Zinc supplements are often taken during the cold and flu season to prevent illness or reduce the severity of symptoms. Zinc works on many body systems and plays an integral role in thousands of body processes. Some people do not tolerate zinc supplements well, experiencing upset stomach when taken without food. Therefore, take them with a meal, preferably one that contains protein. Too much zinc can cause toxicity symptoms, so check with your doctor before using.
Uses
Chemical processes use zinc as a catalyst to make hundreds of enzymes that are used in the body. Zinc forms part of the structure of protein and cell membranes, and it helps DNA decode messages for proper cell signaling in the body. It has a hand in growth, immune function, the nervous system and the reproductive system, according to the Linus Pauling Institute. In addition, researchers studied zinc in conjunction with the common cold, macular degeneration, diabetes and HIV/AIDS.

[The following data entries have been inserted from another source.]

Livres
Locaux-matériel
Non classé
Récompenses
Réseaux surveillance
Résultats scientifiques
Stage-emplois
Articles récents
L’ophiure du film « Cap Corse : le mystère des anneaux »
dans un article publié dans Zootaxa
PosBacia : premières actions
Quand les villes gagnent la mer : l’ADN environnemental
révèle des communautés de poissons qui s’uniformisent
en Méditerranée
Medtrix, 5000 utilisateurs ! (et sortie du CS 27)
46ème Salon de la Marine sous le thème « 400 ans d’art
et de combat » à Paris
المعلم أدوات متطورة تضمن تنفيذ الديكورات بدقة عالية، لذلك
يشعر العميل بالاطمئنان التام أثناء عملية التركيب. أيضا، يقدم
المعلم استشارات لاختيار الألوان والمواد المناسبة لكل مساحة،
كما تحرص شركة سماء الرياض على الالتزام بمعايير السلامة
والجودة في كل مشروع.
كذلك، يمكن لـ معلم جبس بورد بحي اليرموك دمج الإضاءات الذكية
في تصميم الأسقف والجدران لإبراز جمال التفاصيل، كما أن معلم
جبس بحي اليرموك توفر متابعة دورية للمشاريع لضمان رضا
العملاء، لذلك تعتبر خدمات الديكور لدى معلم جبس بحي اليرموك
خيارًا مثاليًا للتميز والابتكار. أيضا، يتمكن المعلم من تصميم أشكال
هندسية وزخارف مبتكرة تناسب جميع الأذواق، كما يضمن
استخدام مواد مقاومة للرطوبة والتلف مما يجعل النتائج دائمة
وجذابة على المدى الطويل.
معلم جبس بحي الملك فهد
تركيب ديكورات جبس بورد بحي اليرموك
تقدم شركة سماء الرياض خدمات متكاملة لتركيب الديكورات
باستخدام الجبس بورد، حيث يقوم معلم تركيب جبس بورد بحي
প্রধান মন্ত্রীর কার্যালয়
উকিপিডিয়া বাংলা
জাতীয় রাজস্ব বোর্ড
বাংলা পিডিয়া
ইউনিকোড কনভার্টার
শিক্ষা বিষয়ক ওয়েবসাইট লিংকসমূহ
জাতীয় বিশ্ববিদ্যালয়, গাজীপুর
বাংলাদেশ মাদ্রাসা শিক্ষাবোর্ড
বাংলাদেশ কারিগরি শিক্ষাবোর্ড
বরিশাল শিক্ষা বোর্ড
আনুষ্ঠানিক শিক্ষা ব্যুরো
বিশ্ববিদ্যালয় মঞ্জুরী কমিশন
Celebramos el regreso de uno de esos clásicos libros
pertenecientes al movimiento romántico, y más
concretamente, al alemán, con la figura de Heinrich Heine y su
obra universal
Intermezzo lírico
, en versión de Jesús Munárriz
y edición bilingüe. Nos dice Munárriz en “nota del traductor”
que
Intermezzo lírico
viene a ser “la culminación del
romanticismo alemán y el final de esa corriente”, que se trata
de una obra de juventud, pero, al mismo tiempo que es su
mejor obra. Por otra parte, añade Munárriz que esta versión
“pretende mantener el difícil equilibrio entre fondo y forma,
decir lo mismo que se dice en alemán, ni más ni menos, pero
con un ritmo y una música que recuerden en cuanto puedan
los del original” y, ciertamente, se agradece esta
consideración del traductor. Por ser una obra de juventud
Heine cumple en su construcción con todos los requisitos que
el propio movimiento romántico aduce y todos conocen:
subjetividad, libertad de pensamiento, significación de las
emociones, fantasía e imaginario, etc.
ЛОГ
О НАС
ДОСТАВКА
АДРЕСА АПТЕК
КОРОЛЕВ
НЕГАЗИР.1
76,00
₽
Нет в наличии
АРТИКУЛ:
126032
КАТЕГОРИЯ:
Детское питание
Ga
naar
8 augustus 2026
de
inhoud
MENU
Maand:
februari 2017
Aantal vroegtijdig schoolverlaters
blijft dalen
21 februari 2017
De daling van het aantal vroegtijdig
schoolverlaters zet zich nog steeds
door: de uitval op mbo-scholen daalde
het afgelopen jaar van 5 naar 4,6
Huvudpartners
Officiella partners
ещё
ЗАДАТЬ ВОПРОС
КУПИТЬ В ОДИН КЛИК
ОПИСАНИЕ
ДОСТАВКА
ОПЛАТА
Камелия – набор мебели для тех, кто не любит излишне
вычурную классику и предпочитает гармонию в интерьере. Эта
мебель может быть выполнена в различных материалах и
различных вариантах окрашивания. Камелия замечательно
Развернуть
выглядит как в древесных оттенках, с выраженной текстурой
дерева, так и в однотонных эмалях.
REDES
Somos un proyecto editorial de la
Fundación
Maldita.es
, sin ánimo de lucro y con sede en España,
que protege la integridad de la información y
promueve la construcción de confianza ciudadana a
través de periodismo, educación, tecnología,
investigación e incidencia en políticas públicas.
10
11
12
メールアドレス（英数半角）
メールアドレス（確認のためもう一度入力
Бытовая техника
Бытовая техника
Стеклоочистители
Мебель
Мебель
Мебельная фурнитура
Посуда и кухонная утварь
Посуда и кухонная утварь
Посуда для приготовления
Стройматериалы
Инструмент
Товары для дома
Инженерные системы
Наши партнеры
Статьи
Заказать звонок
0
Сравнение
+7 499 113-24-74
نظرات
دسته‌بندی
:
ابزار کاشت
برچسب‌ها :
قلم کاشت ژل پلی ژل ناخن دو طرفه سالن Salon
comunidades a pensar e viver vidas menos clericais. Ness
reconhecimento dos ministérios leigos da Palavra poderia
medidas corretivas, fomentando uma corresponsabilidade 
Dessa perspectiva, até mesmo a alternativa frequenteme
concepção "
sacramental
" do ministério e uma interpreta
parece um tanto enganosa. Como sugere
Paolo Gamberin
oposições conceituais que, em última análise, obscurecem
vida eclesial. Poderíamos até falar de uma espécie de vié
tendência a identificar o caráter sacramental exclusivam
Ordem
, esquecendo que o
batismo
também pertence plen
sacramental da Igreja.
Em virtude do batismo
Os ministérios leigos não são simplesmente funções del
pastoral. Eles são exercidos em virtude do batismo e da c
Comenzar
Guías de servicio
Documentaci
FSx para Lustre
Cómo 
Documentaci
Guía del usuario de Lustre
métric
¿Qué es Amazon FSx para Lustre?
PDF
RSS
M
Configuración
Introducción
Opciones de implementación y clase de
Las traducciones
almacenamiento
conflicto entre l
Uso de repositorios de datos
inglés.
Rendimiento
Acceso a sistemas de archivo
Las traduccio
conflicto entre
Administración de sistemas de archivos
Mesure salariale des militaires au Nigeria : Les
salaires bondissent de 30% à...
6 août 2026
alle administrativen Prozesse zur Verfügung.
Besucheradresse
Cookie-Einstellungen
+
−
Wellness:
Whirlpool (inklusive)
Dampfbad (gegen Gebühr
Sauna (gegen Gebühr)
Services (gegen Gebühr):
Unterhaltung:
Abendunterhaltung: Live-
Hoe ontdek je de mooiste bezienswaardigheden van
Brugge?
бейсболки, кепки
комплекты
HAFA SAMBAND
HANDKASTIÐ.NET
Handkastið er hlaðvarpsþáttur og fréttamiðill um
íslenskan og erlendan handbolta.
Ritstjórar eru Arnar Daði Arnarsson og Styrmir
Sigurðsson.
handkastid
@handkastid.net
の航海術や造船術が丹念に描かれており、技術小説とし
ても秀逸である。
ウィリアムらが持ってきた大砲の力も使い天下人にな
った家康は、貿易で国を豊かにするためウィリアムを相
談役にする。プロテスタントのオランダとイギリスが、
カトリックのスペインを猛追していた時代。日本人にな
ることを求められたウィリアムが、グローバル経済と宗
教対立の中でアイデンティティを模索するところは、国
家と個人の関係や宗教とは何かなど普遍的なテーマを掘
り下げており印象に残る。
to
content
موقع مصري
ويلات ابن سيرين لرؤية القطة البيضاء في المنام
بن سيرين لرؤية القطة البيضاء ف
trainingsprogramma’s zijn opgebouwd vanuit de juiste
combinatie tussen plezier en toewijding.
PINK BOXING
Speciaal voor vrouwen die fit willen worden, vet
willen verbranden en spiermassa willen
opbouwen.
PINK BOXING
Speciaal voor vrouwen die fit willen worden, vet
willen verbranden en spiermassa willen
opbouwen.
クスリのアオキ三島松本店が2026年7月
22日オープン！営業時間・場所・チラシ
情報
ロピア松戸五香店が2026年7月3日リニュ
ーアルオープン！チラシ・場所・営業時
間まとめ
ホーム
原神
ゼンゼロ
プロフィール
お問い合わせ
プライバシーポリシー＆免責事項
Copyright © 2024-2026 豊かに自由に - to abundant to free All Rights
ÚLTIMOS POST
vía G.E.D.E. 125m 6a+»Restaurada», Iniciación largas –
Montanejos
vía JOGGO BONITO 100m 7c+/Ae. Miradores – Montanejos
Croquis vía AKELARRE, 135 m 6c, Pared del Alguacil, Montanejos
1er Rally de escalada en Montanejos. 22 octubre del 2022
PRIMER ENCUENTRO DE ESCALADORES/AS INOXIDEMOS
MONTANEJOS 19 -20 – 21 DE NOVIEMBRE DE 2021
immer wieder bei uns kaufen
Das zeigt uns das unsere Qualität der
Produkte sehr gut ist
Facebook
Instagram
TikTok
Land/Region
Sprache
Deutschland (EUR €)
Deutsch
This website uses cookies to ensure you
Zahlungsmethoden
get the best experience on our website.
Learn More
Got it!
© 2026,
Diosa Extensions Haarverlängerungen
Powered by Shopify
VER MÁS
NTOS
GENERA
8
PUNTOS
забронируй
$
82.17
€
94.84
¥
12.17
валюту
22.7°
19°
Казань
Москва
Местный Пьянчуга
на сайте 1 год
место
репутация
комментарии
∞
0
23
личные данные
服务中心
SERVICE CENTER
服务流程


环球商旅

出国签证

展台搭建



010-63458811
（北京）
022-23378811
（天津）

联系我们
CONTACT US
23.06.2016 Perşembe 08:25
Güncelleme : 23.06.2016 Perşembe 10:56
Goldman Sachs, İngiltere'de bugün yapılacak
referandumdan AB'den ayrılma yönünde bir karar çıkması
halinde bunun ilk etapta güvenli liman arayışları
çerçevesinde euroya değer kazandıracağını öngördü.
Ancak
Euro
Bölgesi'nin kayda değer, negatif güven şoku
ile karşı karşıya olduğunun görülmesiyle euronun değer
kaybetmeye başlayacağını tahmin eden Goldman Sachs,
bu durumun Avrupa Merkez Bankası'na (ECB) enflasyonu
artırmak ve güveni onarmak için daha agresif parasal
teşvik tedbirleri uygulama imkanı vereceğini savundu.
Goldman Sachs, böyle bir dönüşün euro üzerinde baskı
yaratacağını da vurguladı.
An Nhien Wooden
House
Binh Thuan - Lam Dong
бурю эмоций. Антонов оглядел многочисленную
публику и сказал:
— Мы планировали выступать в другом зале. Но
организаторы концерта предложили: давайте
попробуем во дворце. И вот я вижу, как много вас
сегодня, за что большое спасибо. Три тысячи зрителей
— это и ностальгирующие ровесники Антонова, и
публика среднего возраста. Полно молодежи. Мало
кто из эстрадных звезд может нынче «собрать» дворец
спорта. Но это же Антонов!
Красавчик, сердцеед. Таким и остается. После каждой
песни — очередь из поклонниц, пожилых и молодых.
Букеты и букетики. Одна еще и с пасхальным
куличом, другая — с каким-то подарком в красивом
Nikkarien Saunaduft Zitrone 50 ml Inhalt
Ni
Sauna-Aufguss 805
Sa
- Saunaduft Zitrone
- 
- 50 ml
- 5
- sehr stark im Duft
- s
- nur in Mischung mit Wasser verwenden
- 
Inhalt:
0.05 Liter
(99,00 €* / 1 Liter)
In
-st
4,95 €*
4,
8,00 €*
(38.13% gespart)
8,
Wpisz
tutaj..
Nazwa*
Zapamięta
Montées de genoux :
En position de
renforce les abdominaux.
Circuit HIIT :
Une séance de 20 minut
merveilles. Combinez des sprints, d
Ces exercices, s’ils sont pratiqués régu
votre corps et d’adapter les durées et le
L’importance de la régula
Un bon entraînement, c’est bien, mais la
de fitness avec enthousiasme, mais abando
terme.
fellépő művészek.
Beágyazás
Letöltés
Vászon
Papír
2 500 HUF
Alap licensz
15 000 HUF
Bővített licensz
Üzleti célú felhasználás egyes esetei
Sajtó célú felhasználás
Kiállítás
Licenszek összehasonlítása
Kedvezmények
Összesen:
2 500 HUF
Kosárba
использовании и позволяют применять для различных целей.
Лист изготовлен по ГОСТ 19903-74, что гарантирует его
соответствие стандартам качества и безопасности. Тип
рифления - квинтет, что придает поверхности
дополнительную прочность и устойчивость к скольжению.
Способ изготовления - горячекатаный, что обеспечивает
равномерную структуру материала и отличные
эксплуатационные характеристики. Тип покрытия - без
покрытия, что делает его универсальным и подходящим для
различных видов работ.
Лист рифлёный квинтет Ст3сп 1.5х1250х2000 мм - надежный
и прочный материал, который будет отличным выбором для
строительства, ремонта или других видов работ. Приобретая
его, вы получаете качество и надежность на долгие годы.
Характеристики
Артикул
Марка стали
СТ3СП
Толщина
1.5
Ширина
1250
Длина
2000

Intolerance and Side Effects
There are few side effects associated with zinc consumption and intolerance is rare. Acute zinc toxicity occurs when food or drink becomes contaminated from galvanized containers. Symptoms include abdominal pain, nausea and vomiting. A dose of zinc as high as 225 to 450 mg can cause vomiting, according to the Linus Pauling Institute. Even doses as low as 50 to 150 mg per day can cause stomach upset. It is best to take it with food to avoid this side effect. High doses of zinc can also cause dizziness, headache, loss of coordination and hallucinations, according to the University of Maryland Medical Center. Zinc that is sprayed or placed into the nose may cause the permanent loss of smell.
Dosages
When taking supplemental zinc, take the right dose for your needs, but do not take too much. Taking too much zinc can lead to a copper deficiency and symptoms of toxicity. Women older than age 19 are advised to take 8 mg per day, and males older than 14, 11 mg per day, according to New York University Langone Medical Center. The tolerable upper intake level or the maximum you should consume in a day for a prolonged period of time is 40 mg for males and females older than 19 years of age.
Sources
Foods that contain zinc are readily available in a healthy person's diet. Meats such as beef, fish and poultry provide the best form of zinc because the body more readily absorbs zinc when it is packaged with protein, according to the University of Maryland Medical Center. Other sources are oysters, cheese, beans, whole grains and tofu. Getting your zinc remains an important consideration to avoid zinc deficiency. Some signs of deficiency include poor appetite, lack of growth, weight loss, loss of taste and smell, missing a menstrual period, white spots on the fingernails, night blindness and depression.